«E’ ancora molto complicato oggi riuscire a razionalizzare quanto accaduto ieri».
All’indomani dei violentissimi scontri che per ore hanno tenuto in ostaggio l’intero centro di Roma, a Panorama.it parla uno dei giovani che si trovava in piazza a manifestare mentre alla Camera il governo Berlusconi riceveva la fiducia. «Una manifestazione pacifica – racconta Tiziano, studente di Scienze Politiche, una delle facoltà della Sapienza mobilitate contro il ddl Gelmini – fino a quando è successo qualcosa che nemmeno noi ci aspettavamo». Che non si aspettavano i manifestanti pacifici e che nessuno avrebbe voluto vedere, soprattutto i cittadini di Roma costretti ad assistere alla devastazione dei luoghi, delle vie, delle piazze simbolo della loro città e in particolare di tutta la zona del cosiddetto “Tridente”, ossia l’area tra Via del Corso e Piazza del Popolo trasformata in un vero e proprio campo di battaglia.
Cassonetti dati alle fiamme, auto bruciate, sanpietrini divelti dal manto stradale e lanciati a raffica contro chiunque si trovasse a passare da quelle parti in quei momenti, turisti, commercianti e residenti compresi: era dagli anni Settanta che nulla di simile si era più visto nel centro della Capitale.
Per questo il Comune si costituirà parte civile contro gli autori della devastazione.

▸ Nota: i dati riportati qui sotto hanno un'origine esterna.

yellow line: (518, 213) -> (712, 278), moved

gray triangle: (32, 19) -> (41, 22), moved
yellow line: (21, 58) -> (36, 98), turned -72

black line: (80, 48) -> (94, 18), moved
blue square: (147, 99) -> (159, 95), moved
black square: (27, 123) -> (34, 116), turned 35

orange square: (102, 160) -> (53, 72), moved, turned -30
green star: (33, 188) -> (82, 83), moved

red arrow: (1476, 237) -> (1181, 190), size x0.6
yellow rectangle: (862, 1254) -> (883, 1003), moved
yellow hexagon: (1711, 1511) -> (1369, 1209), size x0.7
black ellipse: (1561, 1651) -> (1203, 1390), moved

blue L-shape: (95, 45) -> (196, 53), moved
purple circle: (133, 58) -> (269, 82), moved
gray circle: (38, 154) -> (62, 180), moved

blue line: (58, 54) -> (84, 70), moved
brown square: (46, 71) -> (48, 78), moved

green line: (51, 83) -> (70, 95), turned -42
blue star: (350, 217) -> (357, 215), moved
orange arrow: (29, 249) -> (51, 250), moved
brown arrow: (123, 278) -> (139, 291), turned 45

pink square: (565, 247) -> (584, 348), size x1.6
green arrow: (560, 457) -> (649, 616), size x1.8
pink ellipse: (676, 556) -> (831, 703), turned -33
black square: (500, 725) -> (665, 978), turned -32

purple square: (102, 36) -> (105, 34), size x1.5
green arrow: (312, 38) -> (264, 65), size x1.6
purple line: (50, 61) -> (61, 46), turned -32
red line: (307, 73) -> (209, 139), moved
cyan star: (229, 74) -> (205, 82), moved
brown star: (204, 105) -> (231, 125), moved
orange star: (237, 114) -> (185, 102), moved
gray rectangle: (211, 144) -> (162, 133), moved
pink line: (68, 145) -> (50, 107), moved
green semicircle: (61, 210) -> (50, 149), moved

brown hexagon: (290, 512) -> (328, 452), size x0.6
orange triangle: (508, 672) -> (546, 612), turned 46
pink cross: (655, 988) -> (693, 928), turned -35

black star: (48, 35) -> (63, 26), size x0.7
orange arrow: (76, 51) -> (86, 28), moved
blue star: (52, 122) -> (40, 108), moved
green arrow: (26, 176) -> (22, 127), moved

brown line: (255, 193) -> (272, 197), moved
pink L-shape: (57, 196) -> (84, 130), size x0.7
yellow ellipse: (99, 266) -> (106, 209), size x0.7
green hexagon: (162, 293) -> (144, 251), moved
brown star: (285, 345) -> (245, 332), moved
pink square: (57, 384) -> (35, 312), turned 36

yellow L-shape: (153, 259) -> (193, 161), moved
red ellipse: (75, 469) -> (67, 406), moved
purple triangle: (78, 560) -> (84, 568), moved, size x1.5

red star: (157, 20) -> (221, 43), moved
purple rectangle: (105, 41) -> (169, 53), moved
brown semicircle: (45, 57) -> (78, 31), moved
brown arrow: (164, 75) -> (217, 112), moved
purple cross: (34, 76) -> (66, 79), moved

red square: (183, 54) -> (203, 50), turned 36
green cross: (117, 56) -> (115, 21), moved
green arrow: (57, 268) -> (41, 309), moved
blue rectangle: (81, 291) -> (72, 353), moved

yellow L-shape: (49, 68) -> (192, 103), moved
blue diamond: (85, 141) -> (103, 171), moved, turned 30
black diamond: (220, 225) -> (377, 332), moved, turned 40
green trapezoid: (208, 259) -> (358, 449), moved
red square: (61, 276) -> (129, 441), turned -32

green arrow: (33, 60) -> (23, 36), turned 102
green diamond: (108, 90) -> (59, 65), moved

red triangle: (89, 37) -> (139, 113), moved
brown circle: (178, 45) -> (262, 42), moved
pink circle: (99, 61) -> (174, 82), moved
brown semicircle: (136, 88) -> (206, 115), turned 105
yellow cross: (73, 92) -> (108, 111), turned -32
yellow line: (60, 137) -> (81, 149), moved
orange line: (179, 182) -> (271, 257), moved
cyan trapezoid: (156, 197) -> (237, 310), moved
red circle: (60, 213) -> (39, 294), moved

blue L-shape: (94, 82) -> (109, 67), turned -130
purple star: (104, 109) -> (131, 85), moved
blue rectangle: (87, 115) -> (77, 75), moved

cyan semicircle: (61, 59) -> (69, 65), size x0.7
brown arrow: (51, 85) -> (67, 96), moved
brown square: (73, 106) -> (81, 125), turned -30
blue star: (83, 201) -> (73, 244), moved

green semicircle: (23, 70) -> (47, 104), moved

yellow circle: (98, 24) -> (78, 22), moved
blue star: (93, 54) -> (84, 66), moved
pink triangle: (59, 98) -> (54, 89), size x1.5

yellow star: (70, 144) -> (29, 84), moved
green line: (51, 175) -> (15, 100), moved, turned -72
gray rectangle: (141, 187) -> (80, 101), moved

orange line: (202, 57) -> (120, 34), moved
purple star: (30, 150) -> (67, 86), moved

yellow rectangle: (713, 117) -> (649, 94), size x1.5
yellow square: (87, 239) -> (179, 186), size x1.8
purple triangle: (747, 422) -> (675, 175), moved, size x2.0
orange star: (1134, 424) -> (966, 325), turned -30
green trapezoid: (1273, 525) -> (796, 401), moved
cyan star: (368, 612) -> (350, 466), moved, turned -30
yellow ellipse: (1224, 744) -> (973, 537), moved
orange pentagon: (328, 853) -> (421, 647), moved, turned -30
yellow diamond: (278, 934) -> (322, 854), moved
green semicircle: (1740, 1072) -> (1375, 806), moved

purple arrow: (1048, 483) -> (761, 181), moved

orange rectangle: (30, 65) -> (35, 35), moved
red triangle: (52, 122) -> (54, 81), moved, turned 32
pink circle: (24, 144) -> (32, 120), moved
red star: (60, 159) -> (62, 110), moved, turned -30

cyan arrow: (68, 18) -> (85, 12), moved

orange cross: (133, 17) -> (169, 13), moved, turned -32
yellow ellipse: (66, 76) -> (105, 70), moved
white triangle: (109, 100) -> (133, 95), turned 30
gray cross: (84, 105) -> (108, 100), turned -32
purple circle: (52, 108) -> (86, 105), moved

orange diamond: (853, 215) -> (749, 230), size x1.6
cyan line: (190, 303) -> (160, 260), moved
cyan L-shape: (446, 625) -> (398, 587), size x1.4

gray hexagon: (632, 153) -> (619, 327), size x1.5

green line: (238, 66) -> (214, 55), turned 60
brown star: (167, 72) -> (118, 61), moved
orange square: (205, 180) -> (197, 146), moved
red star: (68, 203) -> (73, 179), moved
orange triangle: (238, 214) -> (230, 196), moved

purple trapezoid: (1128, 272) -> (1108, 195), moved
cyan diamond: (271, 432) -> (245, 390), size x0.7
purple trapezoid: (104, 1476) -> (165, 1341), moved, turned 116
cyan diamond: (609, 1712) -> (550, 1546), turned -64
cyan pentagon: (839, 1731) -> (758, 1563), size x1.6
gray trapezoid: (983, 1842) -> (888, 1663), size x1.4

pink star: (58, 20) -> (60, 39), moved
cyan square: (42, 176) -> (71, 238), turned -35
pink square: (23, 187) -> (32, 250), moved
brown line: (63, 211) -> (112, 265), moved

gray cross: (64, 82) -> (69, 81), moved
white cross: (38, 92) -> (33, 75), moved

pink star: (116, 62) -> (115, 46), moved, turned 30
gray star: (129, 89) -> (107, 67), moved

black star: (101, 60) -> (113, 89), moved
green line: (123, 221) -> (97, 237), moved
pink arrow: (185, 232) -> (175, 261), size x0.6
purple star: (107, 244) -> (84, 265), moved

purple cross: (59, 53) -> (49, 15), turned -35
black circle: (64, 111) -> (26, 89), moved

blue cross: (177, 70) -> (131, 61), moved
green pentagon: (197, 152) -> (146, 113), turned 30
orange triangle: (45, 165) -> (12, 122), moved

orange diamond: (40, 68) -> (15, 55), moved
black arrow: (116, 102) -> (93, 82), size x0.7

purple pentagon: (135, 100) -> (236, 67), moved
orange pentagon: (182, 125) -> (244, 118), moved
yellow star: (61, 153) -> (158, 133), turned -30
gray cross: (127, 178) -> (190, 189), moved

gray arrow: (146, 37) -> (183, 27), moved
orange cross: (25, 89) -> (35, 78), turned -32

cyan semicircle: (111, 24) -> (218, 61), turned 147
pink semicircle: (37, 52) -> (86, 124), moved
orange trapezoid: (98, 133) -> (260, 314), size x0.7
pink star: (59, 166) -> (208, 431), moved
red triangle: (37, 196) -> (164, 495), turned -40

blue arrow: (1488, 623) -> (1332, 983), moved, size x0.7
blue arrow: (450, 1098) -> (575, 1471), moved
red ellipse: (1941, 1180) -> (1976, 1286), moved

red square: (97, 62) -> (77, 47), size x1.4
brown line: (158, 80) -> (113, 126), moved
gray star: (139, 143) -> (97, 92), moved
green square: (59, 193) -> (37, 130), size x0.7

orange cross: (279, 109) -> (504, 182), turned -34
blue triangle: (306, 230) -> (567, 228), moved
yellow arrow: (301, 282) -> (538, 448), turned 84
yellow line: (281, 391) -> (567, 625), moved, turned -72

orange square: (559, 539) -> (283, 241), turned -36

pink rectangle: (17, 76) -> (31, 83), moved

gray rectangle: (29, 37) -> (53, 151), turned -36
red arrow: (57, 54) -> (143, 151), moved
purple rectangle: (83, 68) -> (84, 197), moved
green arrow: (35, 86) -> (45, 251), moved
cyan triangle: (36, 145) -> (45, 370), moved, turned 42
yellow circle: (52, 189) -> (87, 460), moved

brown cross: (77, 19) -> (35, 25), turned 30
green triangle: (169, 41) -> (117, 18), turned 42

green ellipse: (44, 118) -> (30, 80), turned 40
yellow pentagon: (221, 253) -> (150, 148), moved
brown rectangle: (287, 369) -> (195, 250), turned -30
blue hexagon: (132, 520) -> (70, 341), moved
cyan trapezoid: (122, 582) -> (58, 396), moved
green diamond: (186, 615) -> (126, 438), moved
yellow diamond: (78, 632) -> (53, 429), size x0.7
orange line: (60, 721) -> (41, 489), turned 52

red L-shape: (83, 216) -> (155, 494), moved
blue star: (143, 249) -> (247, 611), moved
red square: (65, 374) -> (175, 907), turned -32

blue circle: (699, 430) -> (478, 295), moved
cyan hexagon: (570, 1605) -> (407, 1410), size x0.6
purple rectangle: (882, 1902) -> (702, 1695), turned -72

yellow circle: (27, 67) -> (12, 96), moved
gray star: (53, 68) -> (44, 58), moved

Ad annunciarlo il sindaco di Roma, Gianni Alemanno, che ha stimato i danni in 20 milioni di euro.
E mentre il governo ha annunciato che riferirà alla Camera su quanto avvenuto, sui siti e i giornali monta la polemica sulla presenza di black bloc stranieri e di presunti infiltrati delle forze dell’ordine tra i più facinorosi.
La polizia, da parte sua, respinge con forza ogni sospetto alimentato soprattutto da una sequenza di immagini che ritraggono un personaggio con un cappotto marrone, una sciarpa bianca sul volto e un guanto rosso che in diversi momenti viene ritratto o con una pala, o con un manganello in mano – di quelli apparentemente in uso alle forze dell’ordine – o con un paio di manette, o nell’atto di lanciare oggetti. Personaggio che la Questura ha comunque già identificato come un giovane estremista di sinistra smontando così ogni illazione.
Tiziano, quando vi siete resi conto che la situazione stava degenerando?
Va detto anzitutto che il movimento studentesco, che da settimane sta manifestando pacificamente contro la riforma dell’università, ieri era a Montecitorio per ribadire la sua contrarietà al ddl e alla fiducia al governo, ma anche per incontrare gli aquilani giunti a Roma e tutti quei movimenti scesi in piazza per esprimere una forte volontà di cambiamento ma comunque in modo pacifico e gioioso. L’umore è cambiato dal momento dell’annuncio della fiducia.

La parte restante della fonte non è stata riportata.